CH : Quels sont le meilleur et le pire souvenir de votre carrière ?

CP : Le « pire » souvenir date du tout début de ma carrière pour l’Ordre. Quand j’ai débuté, Silvia m’a écolée. J’avais minutieusement rempli tout un classeur de notes avec les différentes procédures et consignes à mettre en œuvre. Une fois rentrée chez moi, je me suis dit : « Je ne vais jamais y arriver, il y a beaucoup trop à assimiler !». Comme j’étais déjà dans le domaine juridique, cela m’a beaucoup aidé et avec le recul, je me dis que ce n’était pas si compliqué que ça.

Un bon souvenir ? Chaque journée est un bon souvenir parce que j’ai des collègues super sympas. Nous formons une équipe dynamique dans laquelle je me suis, grâce à eux, facilement intégrée.

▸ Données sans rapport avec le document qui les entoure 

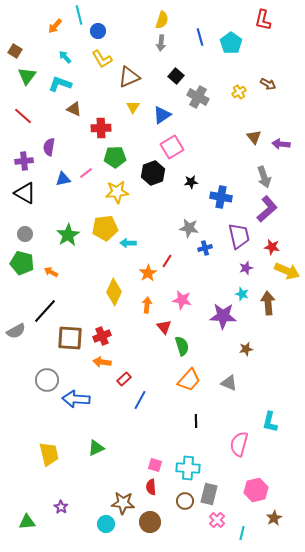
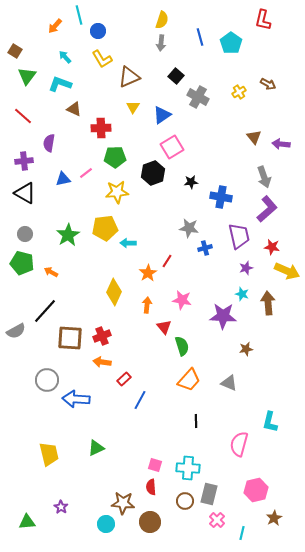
purple semicircle at (49, 147): moved 4 px up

Nous avons fréquemment des moments de fou rire et cela booste notre journée, qui est, faut-il le dire, bien remplie. En effet, nous rencontrons des situations stressantes et travaillons dans l’urgence en raison d’échéances, d’événements ponctuels ou de surcroîts de travail mais nous pouvons compter les uns sur les autres.

CH : Vous savez que la profession d’avocats est fréquemment remise en cause pour différentes raisons (adaptation au numérique, responsabilité professionnelle, développement de l’offre de services juridiques parallèles à moindre coût, etc.), tant par les avocats eux-mêmes que par le monde politique ou les justiciables. Vous qui connaissez bien cette profession pour être quotidiennement amenée à travailler avec des avocats, sous quels aspects pensez-vous que nous devrions revoir notre façon de penser ou de travailler ?

CP : Je n’ai pas les compétences pour vous répondre mais voici quelques constatations personnelles.

La profession est, comme vous le dites, en constante mutation : vous devez faire face, entre autres, au numérique et en supporter les frais, sans parler de l’aberrant assujettissement à la T.V.A. (ou comment faire rentrer des fonds dans les caisses de l’Etat sur le malheur des gens), à la nouvelle procédure en matière d’aide juridique, des suites du rapport sur l’avenir de la profession, une prochaine éventuelle fusion.

Tout changement fait peur. Certains avocats plus âgés m’ont confié penser arrêter la profession, tout devenant trop onéreux, trop contraignant et surtout trop compliqué. Il leur manque le temps pour l’essentiel : le contact. Et du côté du justiciable, de ce que j’entends quotidiennement, l’avocat est perçu comme : « trop cher, trop pressé, invisible même, incompréhensible ».

Le système politique, imposant ses réformes contraignantes mais aussi ses taxes, est en train de « casser » l’ensemble des professions. Vu la hausse du coût de la vie en général, il sera difficile pour un avocat professant seul d’y faire face et les petites structures risquent d’être absorbées par les plus importantes.

J’ai pu constater depuis 10 ans que le nombre d’avocats participant aux manifestations de l’Ordre (festivités, colloques, formations en tous genres, conférences et même référendum…) est en constante diminution. Par manque de temps ? d’intérêt ? d’argent ? ou doivent-ils justement se concentrer sur toutes ces innovations et les complications bureaucratiques qui en découlent ?

Carine_Durbuy

CH : Pour conclure, auriez-vous une anecdote croustillante à nous livrer sur ce qui se trame dans les couloirs de notre Ordre ?

CP : Plus rien n’est remonté jusqu’à mes oreilles depuis la dispersion des juridictions dans les annexes du Palais, la délocalisation du mess et des boîtes palais…

Interview réalisée par Claire HAZEE.